But what should I be expecting? How much trouble am I in?
If you graduated with $134,181 in loans at a rate of 9.3% you'd expect a repayment amount of $1,722/month for 10 years. If you make $70,000/year you'd have ~$2,617 after your loan payments each month, and if the $1,800 monthly living expense you mention is sustainable during loan repayment then you'd have an excess $817 each month.
As for trouble, one common mistake that many people make after landing a job after school is increasing their cost of living, they want a nicer car/apartment/furniture and spend more going out for food/drinks. The best thing you can do is keep in mind that every $1 you spend on something other than debt costs you an extra 9.3% compounding month after month.
What advice or resources would you recommend for handling finances like these going forwards?
I suggest focusing on living frugally, save up a small emergency fund (maybe just 1-2 months expenses) with your excess each month and after that start applying all extra towards the loans. Don't forego company 401k match, but I would skip other investments during aggressive repayment.
A proper written/electronic budget helps a lot of people, I recommend some form of a zero-based budget which is characterized by every dollar being given a purpose. Not just tracking spending like with Mint, but proactively deciding how each dollar will be spent as best as possible.
Extra income from a side job would be great and could really speed up the repayment, again, use the 9.3% interest as motivation to do whatever is necessary. An extra $800/month shaves ~50 months off your repayment period. Also, as your pay increases over time you can put even more towards these loans each month. This is also a great mindset to have with retirement saving, if you increase your retirement contributions with each pay-raise rather than increasing your cost of living you can speed up your retirement saving very quickly.

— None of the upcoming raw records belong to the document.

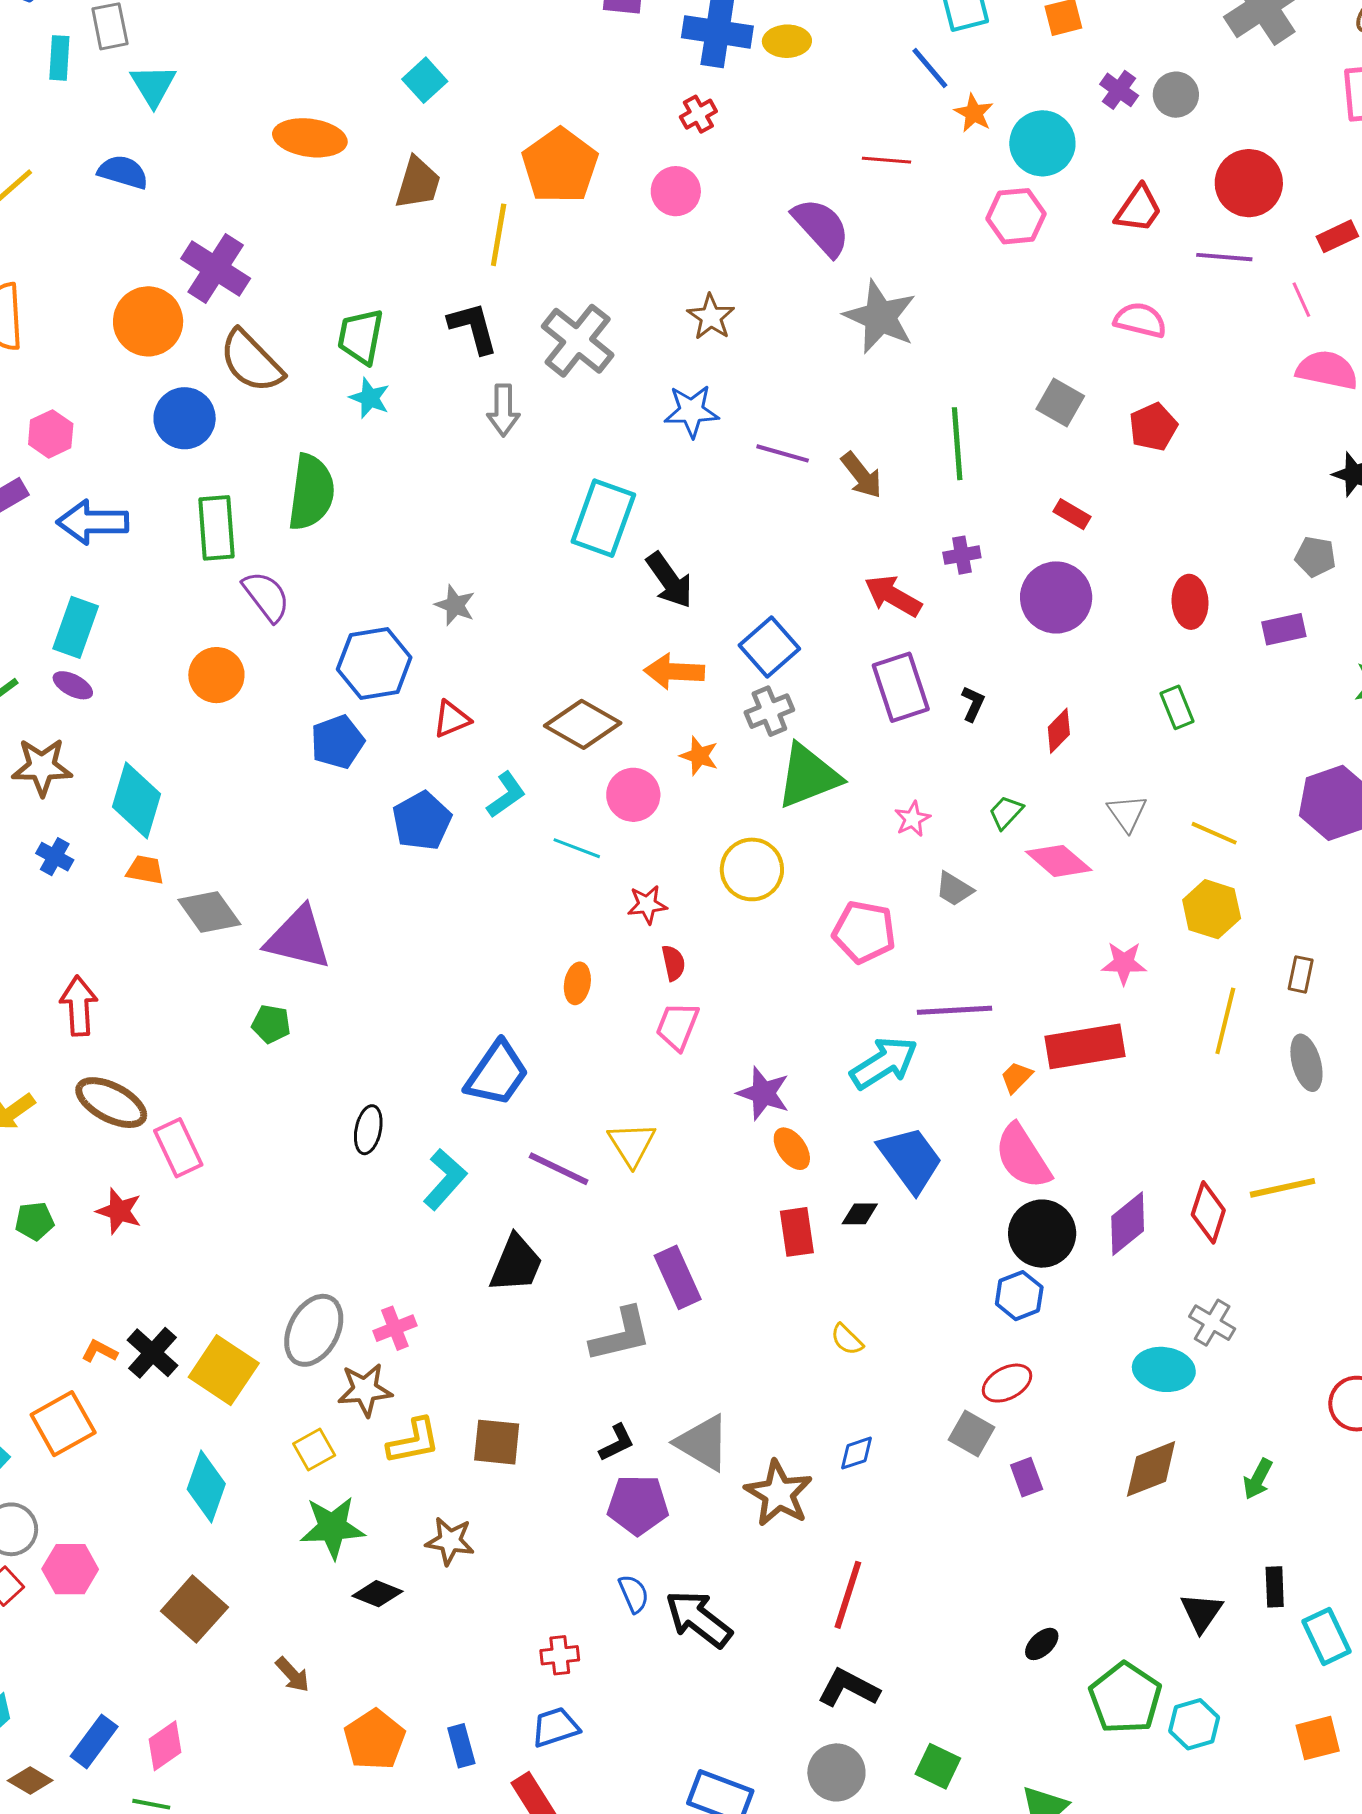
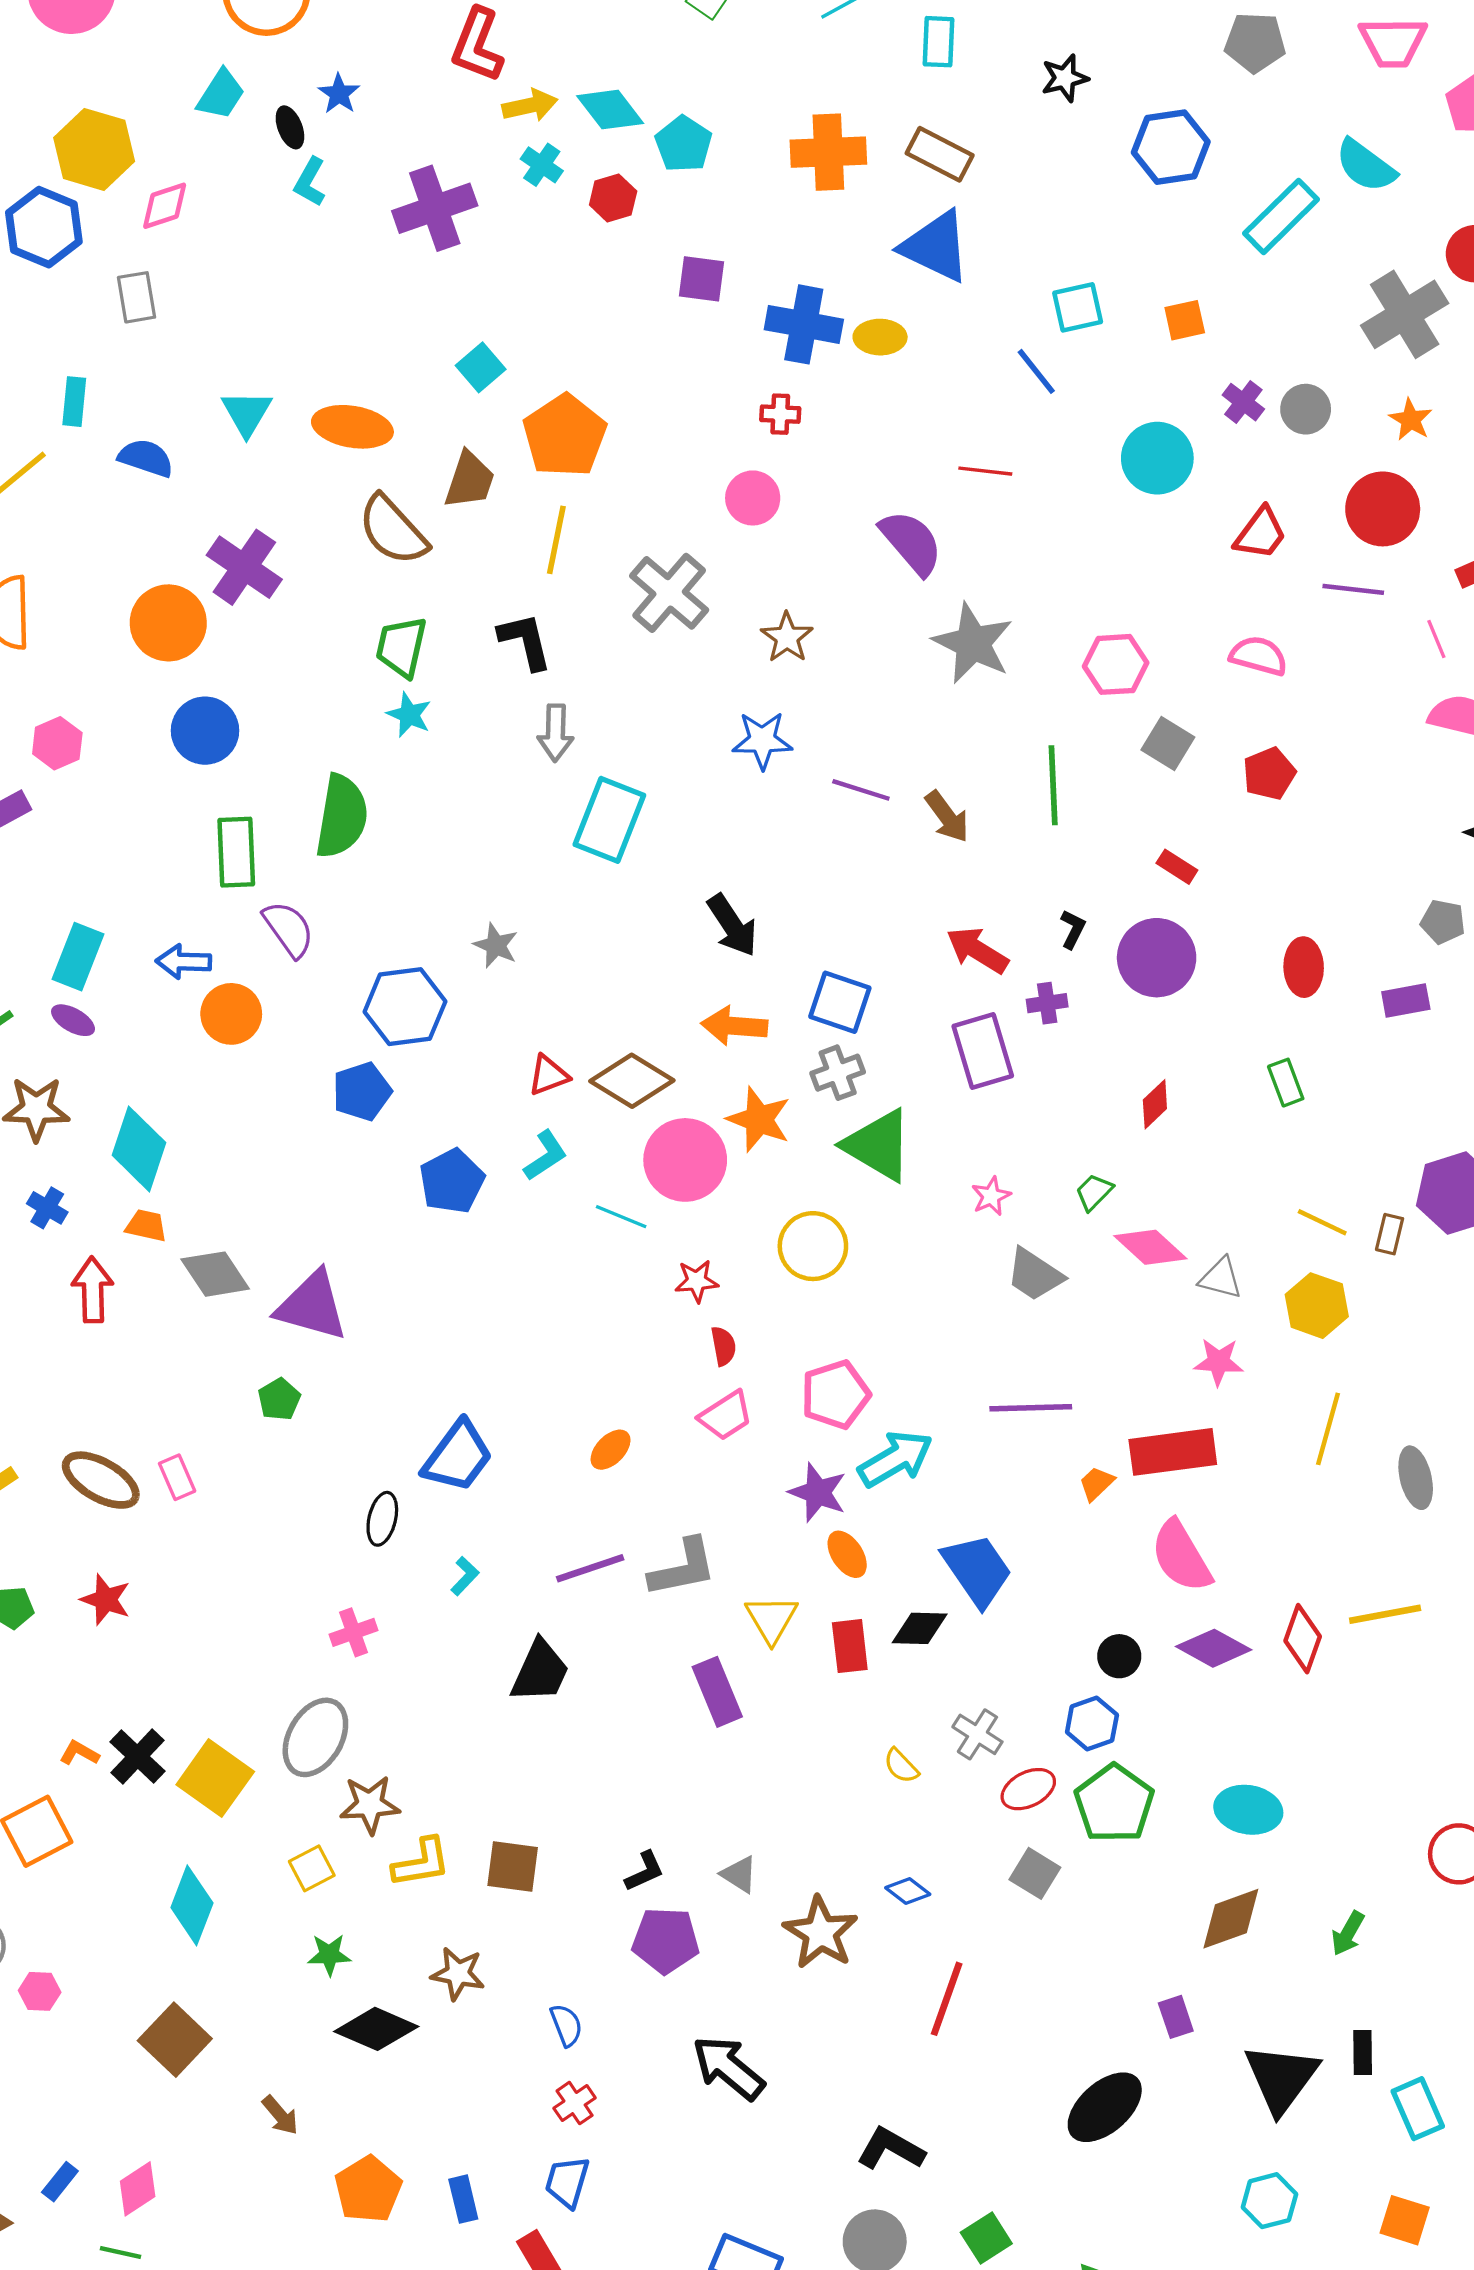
cyan rectangle: (59, 58) -> (74, 402), moved
cyan triangle: (153, 85) -> (247, 413), moved
orange star: (974, 113) -> (1411, 420), moved
red cross: (698, 114) -> (780, 414), turned 30
orange pentagon: (560, 166) -> (565, 436), moved
pink hexagon: (1016, 216) -> (1116, 664), moved
gray cross: (578, 341) -> (669, 593), moved
brown semicircle: (251, 361) -> (393, 530), moved
cyan rectangle: (603, 518) -> (609, 820), moved
blue arrow: (93, 522) -> (184, 962), moved, size x0.7
purple cross: (962, 555) -> (1047, 1003), moved
blue square: (769, 647) -> (840, 1002), turned -32
black L-shape: (973, 704) -> (1073, 929), moved
red triangle: (452, 719) -> (548, 1075), moved
orange star: (699, 756) -> (759, 1119), size x1.5
green triangle: (808, 776) -> (878, 1145), turned 50
pink circle: (633, 795) -> (685, 1160), size x1.4
gray triangle: (1127, 813) -> (1221, 1278), moved, turned -42
gray trapezoid: (954, 889) -> (1035, 1275), size x1.4
pink pentagon: (864, 932) -> (835, 1395), moved, turned -30
brown rectangle: (1301, 974) -> (1390, 1234), moved
orange ellipse: (577, 983) -> (611, 1450), moved, turned 33
red arrow: (79, 1006) -> (93, 1290), moved
green pentagon: (271, 1024) -> (279, 1399), turned 30
pink trapezoid: (677, 1026) -> (726, 1416), turned -146
cyan arrow: (884, 1063) -> (895, 1459), moved
blue trapezoid: (497, 1074) -> (458, 1456), moved
yellow triangle: (632, 1144) -> (771, 1619), moved
pink rectangle: (178, 1148) -> (177, 1477), moved, size x0.7
pink semicircle: (1023, 1157) -> (1181, 1556), moved
purple line: (559, 1169) -> (590, 1568), turned -46
cyan L-shape: (445, 1179) -> (465, 1576), size x0.6
black diamond: (860, 1214) -> (920, 1628), size x1.4
purple diamond: (1128, 1224) -> (1214, 1648), turned 66
black circle: (1042, 1234) -> (1119, 1656), size x0.6
gray cross: (1212, 1323) -> (977, 1734), moved
pink cross: (395, 1328) -> (354, 1632), moved
gray L-shape: (621, 1335) -> (683, 1568), moved
red ellipse: (1007, 1383) -> (1028, 1789), moved
gray triangle: (703, 1443) -> (739, 1874), size x0.6
blue diamond: (857, 1453) -> (908, 1891), turned 54
purple rectangle: (1027, 1477) -> (1176, 2017), moved
green star: (332, 1527) -> (329, 1955), size x0.6
pink hexagon: (70, 1569) -> (40, 1991), size x0.7
black diamond: (377, 1594) -> (376, 2029), size x1.5
blue semicircle: (634, 1594) -> (566, 2025), moved
red line: (848, 1595) -> (947, 1999), moved
black triangle: (1201, 1612) -> (1281, 2078), size x1.6
black ellipse: (1042, 1644) -> (1105, 2107), size x2.0
red cross: (560, 1655) -> (575, 2103), turned -30
green pentagon: (1125, 1698) -> (1114, 1804), moved
blue trapezoid: (555, 1727) -> (567, 2182), turned -57
orange square: (1318, 1738) -> (1405, 2220), turned 30
blue rectangle: (94, 1741) -> (60, 2182), size x0.7
green square: (938, 1766) -> (986, 2238), turned 30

Also a note about repayment, while I mentioned the standard repayment amount as if you had one loan at 9.3% in actuality you have multiple loans at different rates. If you can consolidate to a lower rate, that could be fantastic, if not I suggest you make minimum payments on all loans, then any extra you can afford will go to the loan with the highest interest rate. Some people advocate starting with the smallest balance, but that isn't the most efficient (at least mathematically, the psychological benefit for some can make it preferable).